Dark. Or fair.

Obnoxious. Or polite.

Tall. Or petite.

Sherlock. Or Zara.

My heart is going Sherlock.

My mind is going Zara.

To save myself physical and verbal abuse.

They are there,

Standing, waiting for me to make my decision.

I look at her, at her expression of anticipation.

I look at him, at the blank face.

But I see it.

The pain. The heartbreak. The brink of loss.

And I can't do it.

I will lose love if I side with Zara.

I will gain my other half if I side with Sherlock.

I look at her and walk the other way.

She looks confused as if she thought she knew with certainty that I'd choose her.

He looks surprised like he thought I'd walk away from him.

I offer him a soft smile as I slip my hand into his.

His shock melts into a smile and he envelopes me in a hug.

I feel my muscles relax and the tension disappear.

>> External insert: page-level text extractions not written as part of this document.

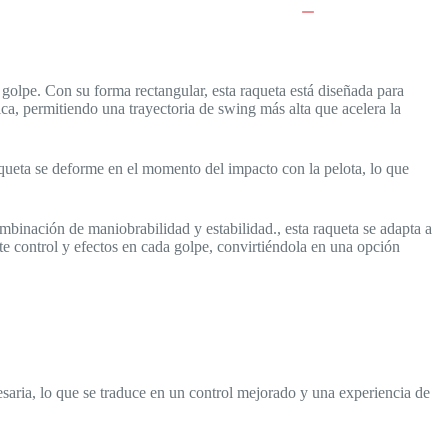
 golpe. Con su forma rectangular, esta raqueta está diseñada para
ca, permitiendo una trayectoria de swing más alta que acelera la
queta se deforme en el momento del impacto con la pelota, lo que
mbinación de maniobrabilidad y estabilidad., esta raqueta se adapta a
te control y efectos en cada golpe, convirtiéndola en una opción
esaria, lo que se traduce en un control mejorado y una experiencia de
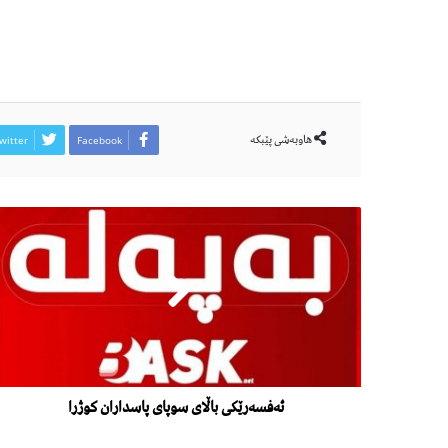
هاوبەشی پێبكە
witter
Facebook
ئەفسەرێکی باڵای سوپای پاسداران کوژرا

I am at peace with my heart and soul.

I wake up.

I see him sleeping peacefully next to me.

He's here.

We're together.

It's all okay.

The memory of my would-be fianceƩ and my landlady's daughter dissipates into nothing.

I am free.

And I am happy.

That's all that matters.


This a sort of weird thing that I came up with where Johnlock is a thing but John is betrothed to another. In my original draft, Johnlock had to split but then I felt cruel to let my babies be unhappy. So you got this instead. Enjoy.